- Data for processing

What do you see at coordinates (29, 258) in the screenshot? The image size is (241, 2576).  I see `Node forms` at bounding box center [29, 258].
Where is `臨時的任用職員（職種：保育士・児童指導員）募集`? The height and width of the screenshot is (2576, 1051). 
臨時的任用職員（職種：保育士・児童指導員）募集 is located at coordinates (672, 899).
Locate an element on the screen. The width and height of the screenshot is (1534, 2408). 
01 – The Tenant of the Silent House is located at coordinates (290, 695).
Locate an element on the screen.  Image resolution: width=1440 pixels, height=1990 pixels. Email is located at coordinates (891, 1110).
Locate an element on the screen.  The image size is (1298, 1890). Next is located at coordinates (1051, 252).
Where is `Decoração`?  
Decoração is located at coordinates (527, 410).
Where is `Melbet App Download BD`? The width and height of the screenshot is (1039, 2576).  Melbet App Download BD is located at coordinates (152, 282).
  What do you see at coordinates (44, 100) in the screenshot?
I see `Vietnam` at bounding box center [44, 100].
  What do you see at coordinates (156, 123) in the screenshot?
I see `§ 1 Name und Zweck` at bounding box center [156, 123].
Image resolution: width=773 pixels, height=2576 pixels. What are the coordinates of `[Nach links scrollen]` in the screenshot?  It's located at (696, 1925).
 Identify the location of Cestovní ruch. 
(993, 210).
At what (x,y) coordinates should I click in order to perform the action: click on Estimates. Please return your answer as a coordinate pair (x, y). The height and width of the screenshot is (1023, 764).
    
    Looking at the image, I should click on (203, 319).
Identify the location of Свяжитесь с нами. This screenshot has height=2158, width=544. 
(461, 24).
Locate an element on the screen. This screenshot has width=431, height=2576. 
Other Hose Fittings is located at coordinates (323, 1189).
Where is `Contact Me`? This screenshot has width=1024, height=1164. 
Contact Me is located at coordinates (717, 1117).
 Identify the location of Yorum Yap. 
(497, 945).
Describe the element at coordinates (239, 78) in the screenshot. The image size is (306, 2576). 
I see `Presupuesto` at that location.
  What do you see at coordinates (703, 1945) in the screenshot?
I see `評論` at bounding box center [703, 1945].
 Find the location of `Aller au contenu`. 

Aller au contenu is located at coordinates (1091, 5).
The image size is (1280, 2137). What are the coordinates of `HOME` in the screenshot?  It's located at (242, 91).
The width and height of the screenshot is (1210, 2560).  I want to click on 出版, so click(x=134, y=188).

- Task statement
Which lines of the entries above contain the word "resolution"? Copy each of them.

- Response for this exercise
Locate an element on the screen.  Image resolution: width=1440 pixels, height=1990 pixels. Email is located at coordinates (891, 1110).
Image resolution: width=773 pixels, height=2576 pixels. What are the coordinates of `[Nach links scrollen]` in the screenshot?  It's located at (696, 1925).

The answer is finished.